[Opening GIVEN ENTRIES section]

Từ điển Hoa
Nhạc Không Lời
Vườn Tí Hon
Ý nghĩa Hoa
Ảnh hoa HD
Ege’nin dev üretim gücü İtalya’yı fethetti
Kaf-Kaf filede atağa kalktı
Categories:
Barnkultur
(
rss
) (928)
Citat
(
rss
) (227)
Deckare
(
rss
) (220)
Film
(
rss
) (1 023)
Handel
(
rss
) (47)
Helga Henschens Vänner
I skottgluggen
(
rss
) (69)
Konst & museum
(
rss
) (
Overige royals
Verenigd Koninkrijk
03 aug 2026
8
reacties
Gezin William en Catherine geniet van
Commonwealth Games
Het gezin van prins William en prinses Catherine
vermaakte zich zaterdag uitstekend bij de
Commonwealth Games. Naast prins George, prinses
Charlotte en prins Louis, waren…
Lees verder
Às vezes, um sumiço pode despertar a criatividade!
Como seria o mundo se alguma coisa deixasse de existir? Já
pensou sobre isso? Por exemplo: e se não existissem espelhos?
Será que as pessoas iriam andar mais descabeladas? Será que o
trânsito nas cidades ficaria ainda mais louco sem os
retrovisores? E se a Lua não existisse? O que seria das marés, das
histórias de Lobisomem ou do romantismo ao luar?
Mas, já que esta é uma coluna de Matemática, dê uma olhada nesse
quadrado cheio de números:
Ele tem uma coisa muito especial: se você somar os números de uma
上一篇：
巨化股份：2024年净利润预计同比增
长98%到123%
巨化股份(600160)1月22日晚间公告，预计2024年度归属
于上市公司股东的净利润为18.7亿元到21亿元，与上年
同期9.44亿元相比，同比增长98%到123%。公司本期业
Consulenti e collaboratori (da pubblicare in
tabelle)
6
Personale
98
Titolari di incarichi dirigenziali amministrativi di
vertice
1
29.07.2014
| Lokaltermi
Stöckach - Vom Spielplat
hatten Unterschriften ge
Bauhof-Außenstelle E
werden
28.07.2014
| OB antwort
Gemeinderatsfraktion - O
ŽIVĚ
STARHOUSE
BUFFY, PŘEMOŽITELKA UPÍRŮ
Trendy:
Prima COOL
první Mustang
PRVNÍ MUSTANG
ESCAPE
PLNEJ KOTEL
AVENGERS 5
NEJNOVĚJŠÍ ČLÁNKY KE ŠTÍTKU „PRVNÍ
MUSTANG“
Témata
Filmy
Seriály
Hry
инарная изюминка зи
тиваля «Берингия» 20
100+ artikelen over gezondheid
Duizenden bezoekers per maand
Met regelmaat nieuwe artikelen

[Closing GIVEN ENTRIES section]

▸ **PROBLEM TO WORK ON**: Repeat all the entries exactly as given.

▸ **EXPECTED OUTPUT**:
Từ điển Hoa
Nhạc Không Lời
Vườn Tí Hon
Ý nghĩa Hoa
Ảnh hoa HD
Ege’nin dev üretim gücü İtalya’yı fethetti
Kaf-Kaf filede atağa kalktı
Categories:
Barnkultur
(
rss
) (928)
Citat
(
rss
) (227)
Deckare
(
rss
) (220)
Film
(
rss
) (1 023)
Handel
(
rss
) (47)
Helga Henschens Vänner
I skottgluggen
(
rss
) (69)
Konst & museum
(
rss
) (
Overige royals
Verenigd Koninkrijk
03 aug 2026
8
reacties
Gezin William en Catherine geniet van
Commonwealth Games
Het gezin van prins William en prinses Catherine
vermaakte zich zaterdag uitstekend bij de
Commonwealth Games. Naast prins George, prinses
Charlotte en prins Louis, waren…
Lees verder
Às vezes, um sumiço pode despertar a criatividade!
Como seria o mundo se alguma coisa deixasse de existir? Já
pensou sobre isso? Por exemplo: e se não existissem espelhos?
Será que as pessoas iriam andar mais descabeladas? Será que o
trânsito nas cidades ficaria ainda mais louco sem os
retrovisores? E se a Lua não existisse? O que seria das marés, das
histórias de Lobisomem ou do romantismo ao luar?
Mas, já que esta é uma coluna de Matemática, dê uma olhada nesse
quadrado cheio de números:
Ele tem uma coisa muito especial: se você somar os números de uma
上一篇：
巨化股份：2024年净利润预计同比增
长98%到123%
巨化股份(600160)1月22日晚间公告，预计2024年度归属
于上市公司股东的净利润为18.7亿元到21亿元，与上年
同期9.44亿元相比，同比增长98%到123%。公司本期业
Consulenti e collaboratori (da pubblicare in
tabelle)
6
Personale
98
Titolari di incarichi dirigenziali amministrativi di
vertice
1
29.07.2014
| Lokaltermi
Stöckach - Vom Spielplat
hatten Unterschriften ge
Bauhof-Außenstelle E
werden
28.07.2014
| OB antwort
Gemeinderatsfraktion - O
ŽIVĚ
STARHOUSE
BUFFY, PŘEMOŽITELKA UPÍRŮ
Trendy:
Prima COOL
první Mustang
PRVNÍ MUSTANG
ESCAPE
PLNEJ KOTEL
AVENGERS 5
NEJNOVĚJŠÍ ČLÁNKY KE ŠTÍTKU „PRVNÍ
MUSTANG“
Témata
Filmy
Seriály
Hry
инарная изюминка зи
тиваля «Берингия» 20
100+ artikelen over gezondheid
Duizenden bezoekers per maand
Met regelmaat nieuwe artikelen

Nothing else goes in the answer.